Build the chair (part 2)

In class, we played with the NRICH Chairs and Tables activity (our outline here). We came up with an extension that we explored at home: making a sequence with smaller and larger chairs.

Kick-off

I knew that J2 had incorrectly counted the cubes in the NRICH sample chair, so I kicked-off by asking him to show me how he counted them. This was a surprising, and unintentional, kick-off. His method was to decompose the chair into three sections: seat, back, and legs. This upper left 2/3rd of this picture show how he determined the number of cubes in each section.



First Sequence

The previous picture also shows notes about how J2 thought of making the chair bigger or smaller. His idea was to keep the same size seat, but make the legs and back of the chair longer or shorter. You can see our drawing of back for the two next smaller chairs.

Along the way, we looked at the total number of cubes in each chair. A simple pattern jumped out to him: each step is a difference of 6 cubes. He quickly realized this was because each leg required one more cube (4) and there are two on the sides of the back.

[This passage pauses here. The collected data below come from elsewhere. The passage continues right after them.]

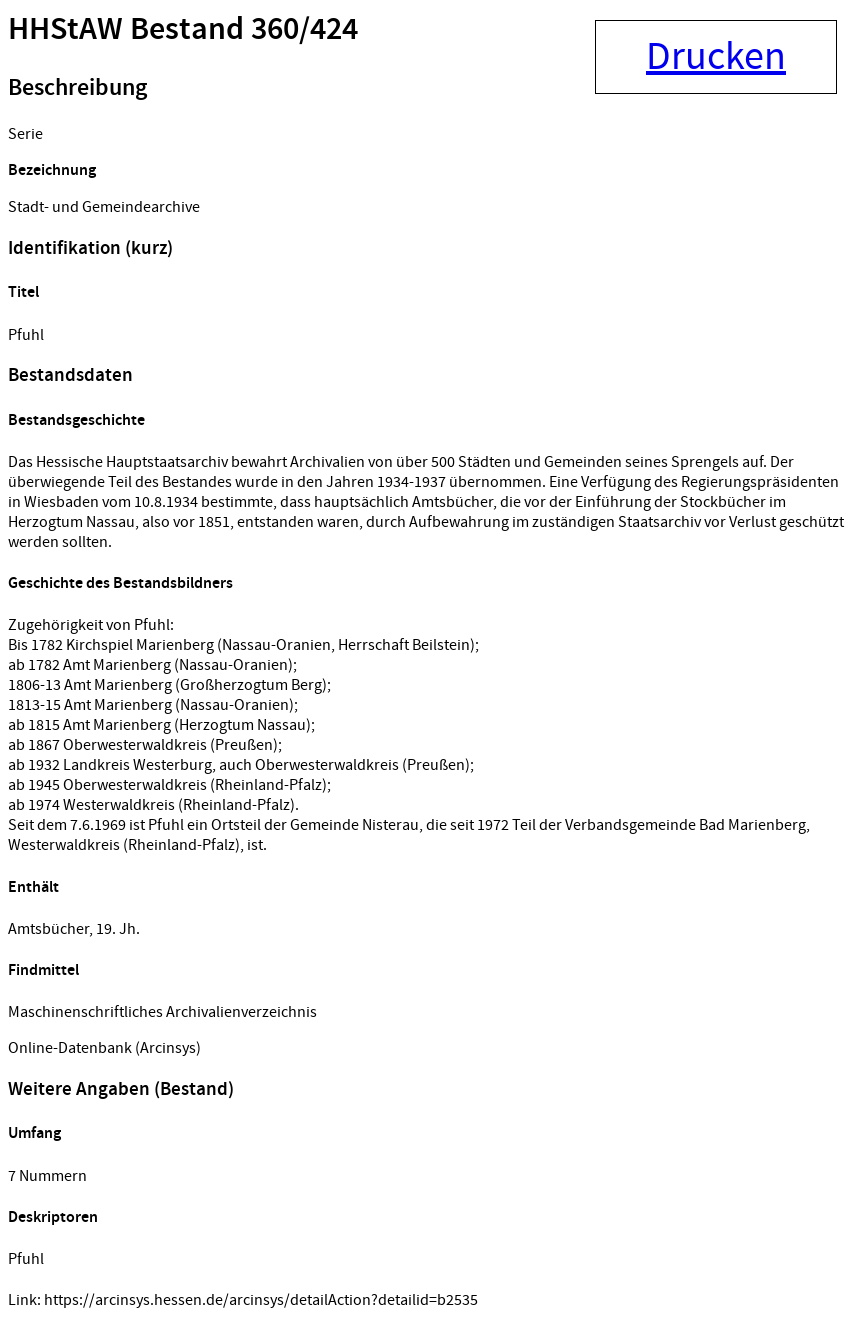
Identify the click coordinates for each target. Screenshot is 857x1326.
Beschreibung (77, 88)
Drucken (716, 57)
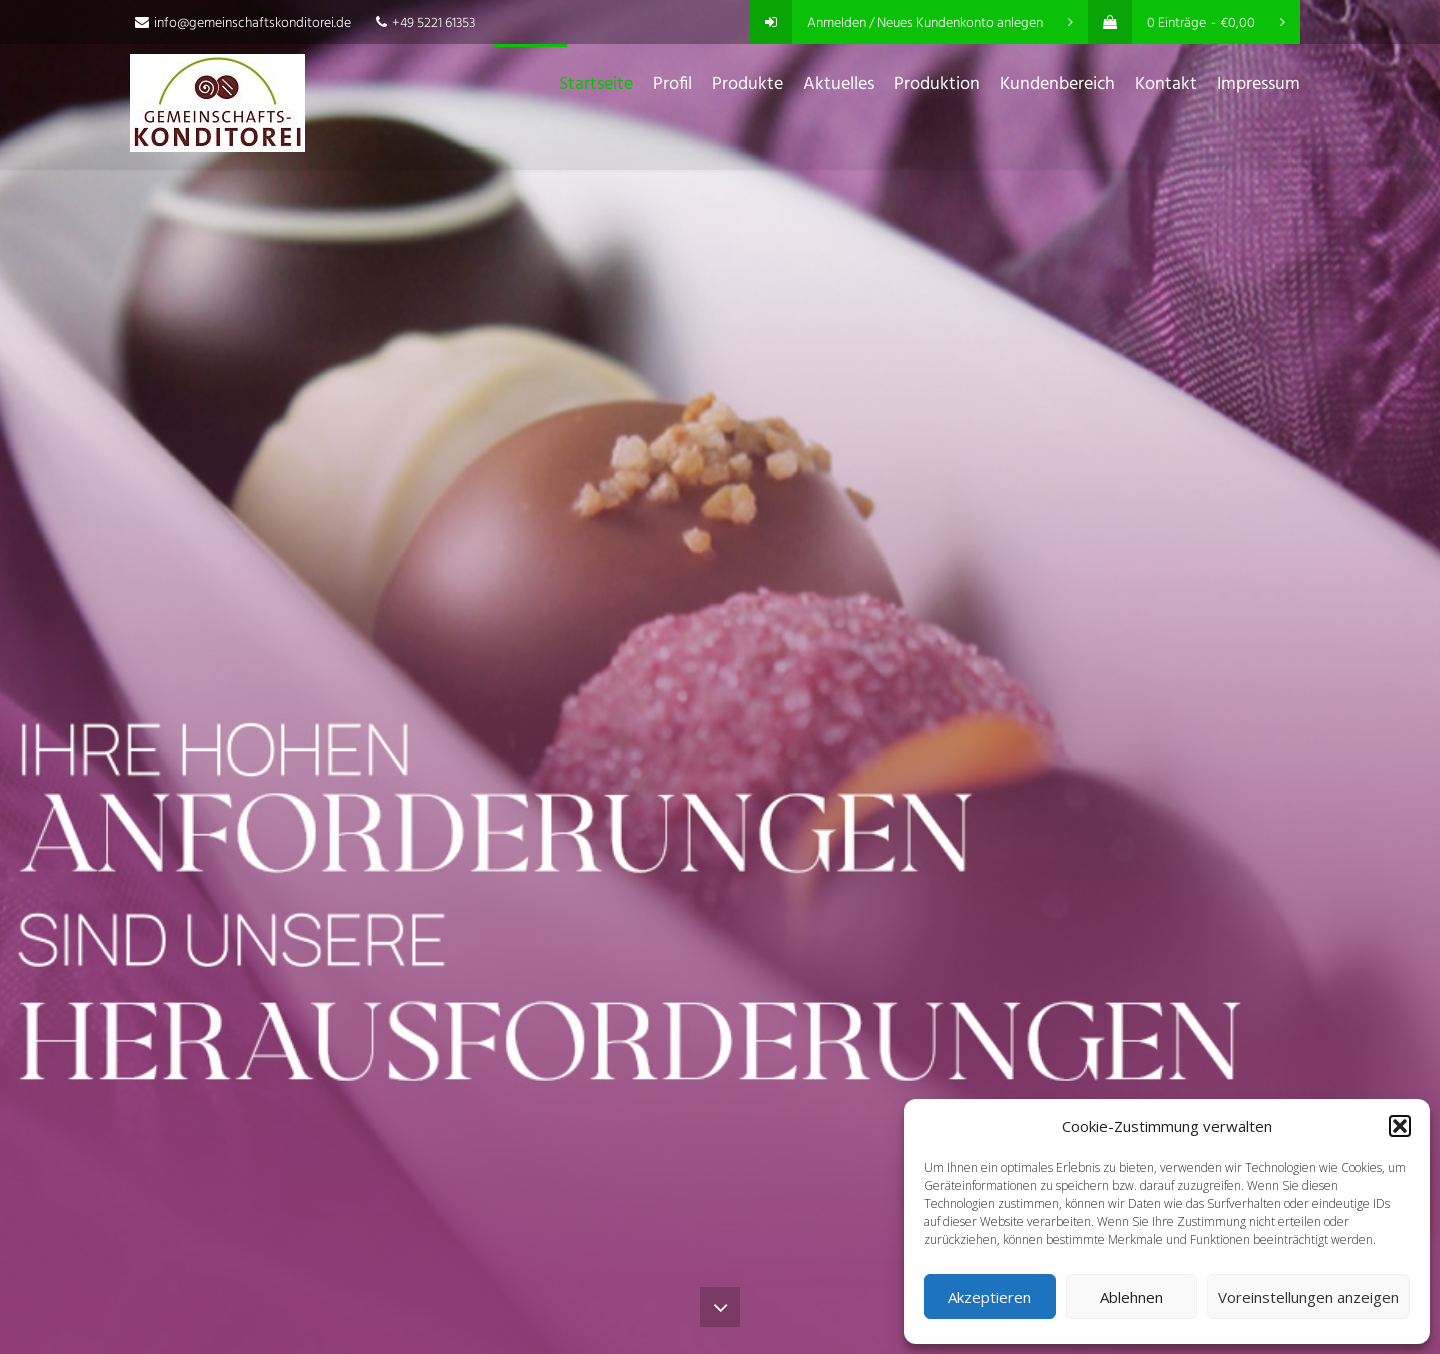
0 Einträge (1186, 23)
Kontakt (1166, 84)
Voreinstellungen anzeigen (1308, 1297)
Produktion (937, 84)
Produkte (747, 84)
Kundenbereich (1057, 84)
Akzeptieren (989, 1297)
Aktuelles (838, 84)
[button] (1400, 1126)
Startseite (596, 84)
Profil (672, 84)
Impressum (1258, 84)
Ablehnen (1131, 1297)
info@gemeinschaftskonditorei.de (243, 23)
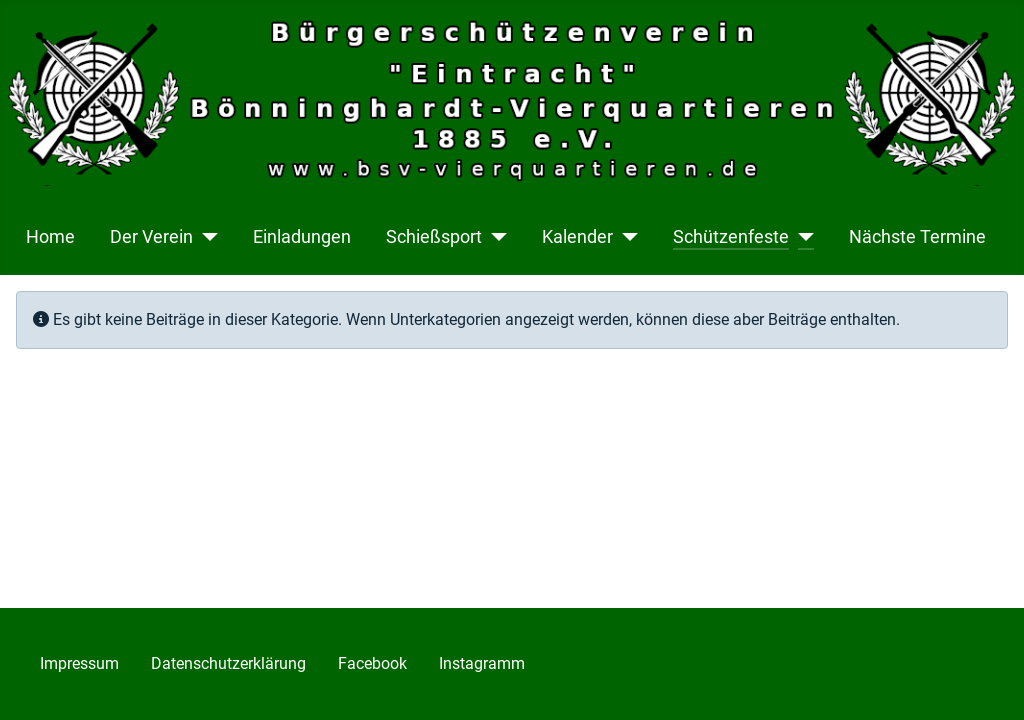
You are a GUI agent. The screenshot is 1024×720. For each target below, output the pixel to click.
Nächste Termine (917, 237)
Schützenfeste (731, 237)
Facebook (372, 663)
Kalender (577, 237)
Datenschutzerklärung (228, 663)
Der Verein (151, 237)
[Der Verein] (205, 237)
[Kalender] (625, 237)
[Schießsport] (494, 237)
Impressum (79, 663)
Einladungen (302, 237)
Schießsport (434, 237)
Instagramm (482, 663)
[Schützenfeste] (801, 237)
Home (50, 237)
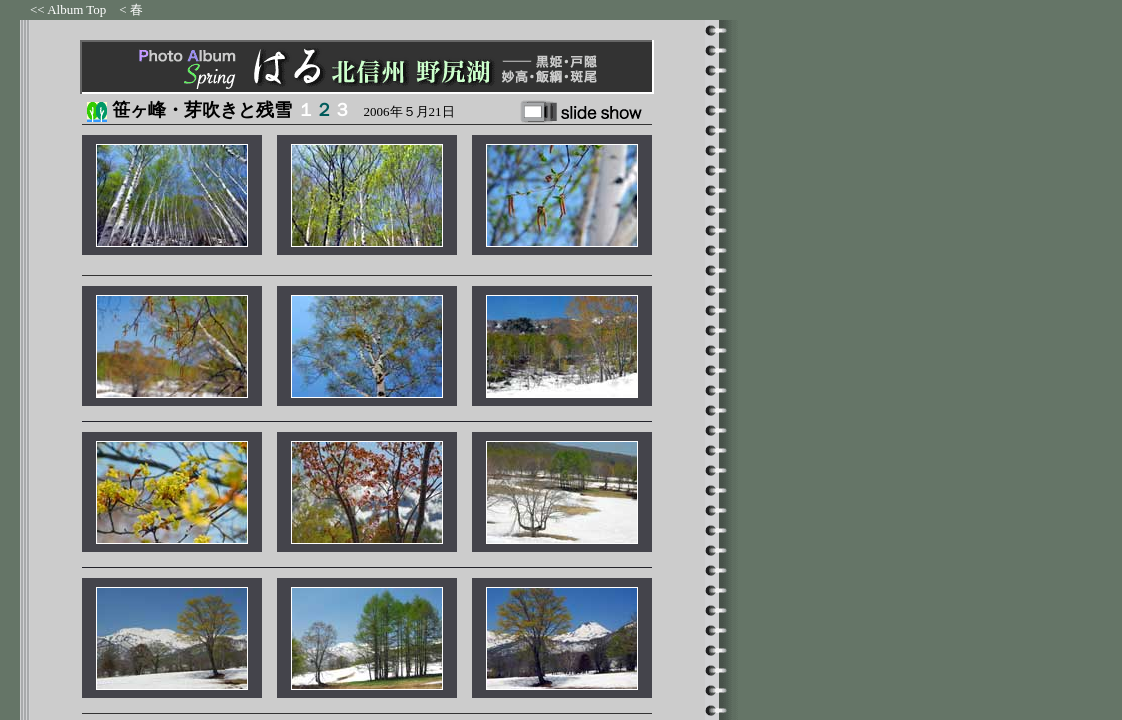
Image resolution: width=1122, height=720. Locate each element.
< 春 (131, 9)
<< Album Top (68, 9)
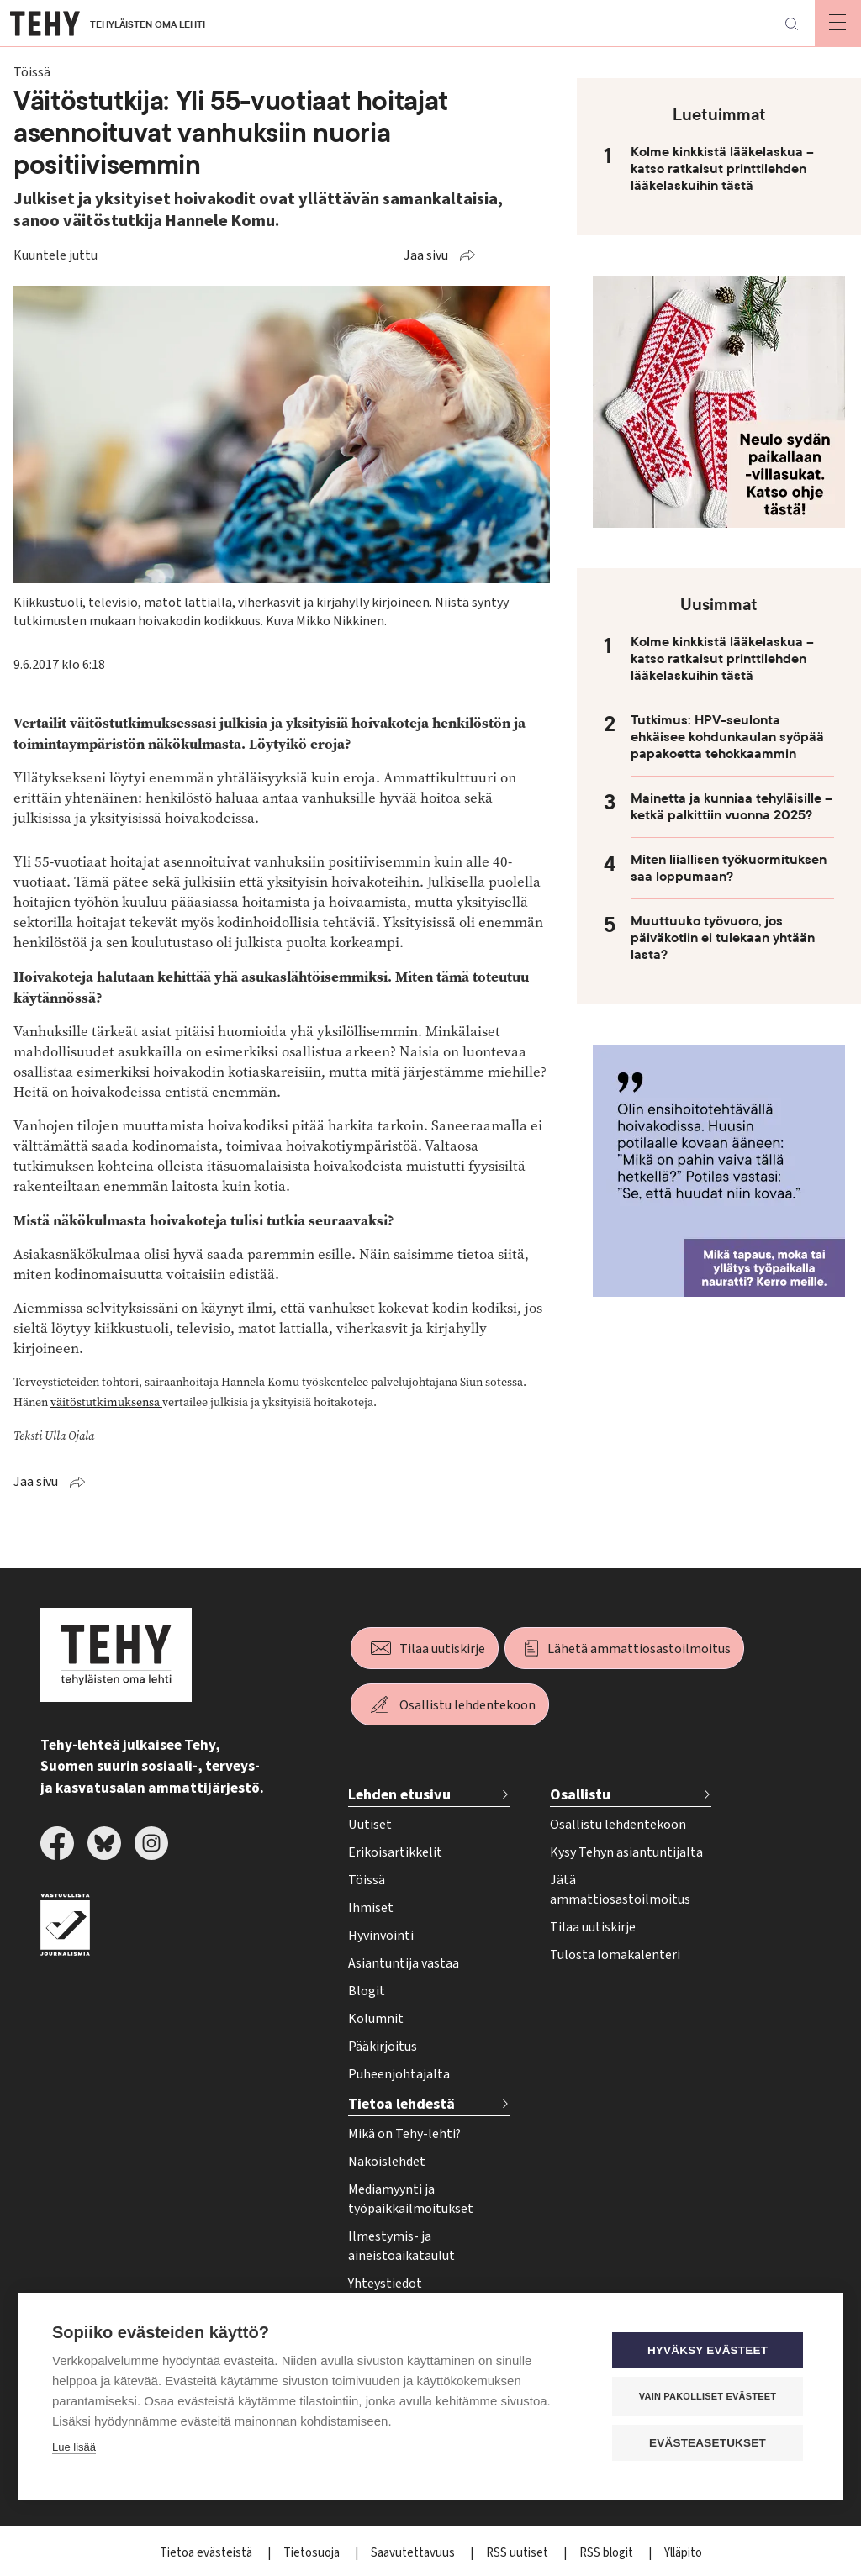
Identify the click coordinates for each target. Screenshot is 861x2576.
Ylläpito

I asked him how many cubes would be in the 10th chair. When I asked him to explain his thinking, he said, well, going backwards, the 0th chair should have 10 cubes, each step is +6, so I need 10 + 6x10.

From algebra back to geometry

His idea of the 0th chair really excited me as this was one of the ideas I had been hoping we would uncover. We talked about how this chair would look (a 3x3 seat with one cube in the middle of a side as the back). This was not something we would naturally have created when asked to build a chair.

What we had done is gone through a sequence translate from geometry to algebra, naturally extend the algebra to a new case, translate the new algebraic case back to geometry.

Second Sequence

One other delight in this activity was that J2's sequence was not one I had in mind when outlining the activity. Of course,  wanted to share my version, as well.

I followed his decomposition into seat, back, and legs. See if you can understand my notes and picture how my chairs are growing through the sequence. Chair D3 is the starting example from NRICH.




I asked J1 to fill in the D1 chair to see if he got the pattern.

Not linear

J2 noticed that, this time, the gaps between cube totals were not the same, but the second difference is constant.

To round up the discussion, we wrote down an equation for the nth chair and calculated how many cubes would be in the 10th chair. Finally, we tried our trick of extending to the 0th chair. 


This time, we realized that there could be something interesting in the 1st chair, too. See if you can build a version of our D1 chair, using whatever your favorite building material might be.